Three completely different border realities were displayed Thursday.
► There's the Donald Trump reality, where President Joe Biden is to blame and a military force is needed to shut the border, control an invasion of "murderers," round up the undocumented and expel them from the US.
► There's the Biden reality, where Trump is to blame for killing a bipartisan compromise that would have given all presidents new powers to control the influx of migrants and streamline a broken asylum process.
► And there's the lived reality of children and families facing hunger and hypothermia in open-air camps along the border.
That grim picture was presented in court filings related to the camps near the US-Mexico border in California, which seek to force the federal government to better protect the well-being of people who are waiting to make asylum claims. Read CNN's report, which includes images of a girl in a cast deposited at an open-air camp and a woman trapped in the slats of border fencing.
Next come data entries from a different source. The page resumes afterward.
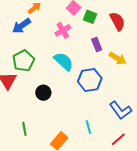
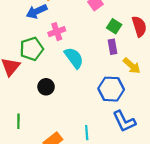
green square: (90, 17) -> (114, 26), moved
pink cross: (63, 30) -> (57, 32), moved
blue hexagon: (90, 80) -> (111, 89), moved

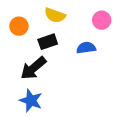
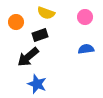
blue semicircle: (86, 48) -> (86, 49), moved
blue star: (31, 100) -> (37, 84), moved

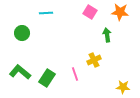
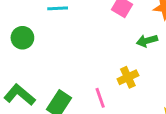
green arrow: (107, 35) -> (147, 41), turned -96

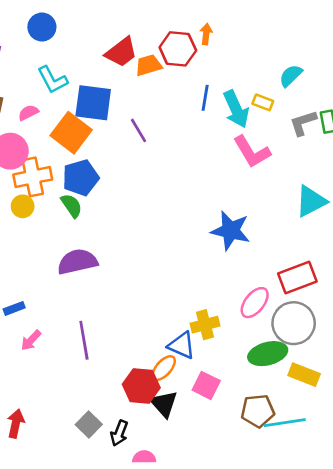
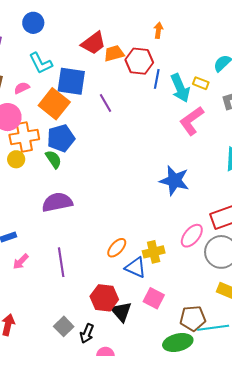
red hexagon: (178, 49) -> (139, 61), moved
pink L-shape: (252, 152) -> (192, 121), turned 84
green ellipse: (268, 354) -> (178, 342), moved
orange ellipse: (164, 368) -> (117, 248), moved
The 3.3 million case backlog of asylum claims is one of the main problems of the current immigration policy crisis, and the bipartisan bill would have sought to address it by adding workers at the border and beefing up the immigration court system. The fact that people can live in the US for years before their asylum claim is ultimately heard has been cited as a reason that so many continue to make the dangerous journey.
Trump's promise for a massive deportation effort
Don't expect to hear anything from the migrant perspective from Trump, who visited the border at Eagle Pass, Texas, on Thursday. He is promising a drastic deportation effort.
"I will carry out the largest domestic deportation operation in American history," Trump promised in a video posted Wednesday to his social media platform.
Making use of his trademark hyperbole, Trump referred to migrants as "Joe Biden's illegals and murderers."
What would a mass deportation effort look like?
Planning is already underway in Trump's sphere about how to go about such an effort. If, as seems likely, Congress didn't green-light such an operation, CNN has reported Trump could attempt to redirect funds from the Pentagon, a tactic he tried during his first term in office to fund a border wall.
Any such roundup and deportation effort, according to the CNN report from last year, "would necessitate building large camps to house migrants waiting for deportation and tapping federal and local law enforcement to assist with large-scale arrests of undocumented immigrants across the country."
There is a model in US history for such an effort. "Operation Wetback," which made use of a derogatory term that sounds horrible in hindsight, was a military-style operation during the Dwight Eisenhower administration.
Trump cited that ugly chapter in his 2016 run for president. It is remarkable how in the intervening years his rhetoric on immigration has not changed.
CNN reported on the history of the 1950s deportation effort in 2016. It described how US agents "plucked Mexican laborers from fields and ranches in targeted raids, bused them to detention centers along the border, and ultimately sent many of them deep into the interior of Mexico, some by airlift, others on cargo boats that typically hauled bananas."
The militarized border town
CNN's Rosa Flores reported before Trump's speech from Shelby Park in Eagle Pass. That's the recreation area along the Rio Grande seized by the state national guard. They have kicked US Border Patrol out of that area and plan to build a military base there. State officials have lined the river in Eagle Pass with concertina wire, shipping containers and buoys to deter people from crossing.
These efforts by the state to take over border security from the federal government are the subject of ongoing court disputes.
Trump's visit, CNN's Stephen Collinson, Priscilla Alvarez and MJ Lee wrote ahead of the trip, "will showcase his dark portrayal of a nation under siege from a torrent of what he claims are migrant criminals and invaders."
"This looks very militarized," Flores said, a contrast to the background chosen by the White House for Biden, who also visited the border on Thursday, 300 miles downriver in Brownsville.
Meanwhile in Brownsville …
The Washington Post had an interesting comparison between the two areas and guessed at why Brownsville, which is much more used to larger volumes of migrant crossings, has been able to more easily absorb the influx.
Speaking on Air Force One en route to Texas, Homeland Security Secretary Alejandro Mayorkas said Brownsville is a model of how the migrant crisis should be handled: not with a standoff between Texas and the federal government, but with cooperation.
"Brownsville demonstrates the impact of that partnership when everyone's working together to address a shared challenge," he said.
Biden has shifted in recent weeks, going on offense on the issue of immigration after Trump successfully pressured Republicans on Capitol Hill to kill the bipartisan border bill.
US voters are on track to get a choice between Biden's and Trump's realities in November if, as expected, the two men clinch their respective major party nominations. The migrants fleeing to the US despite the risks must feel like they have run out of options.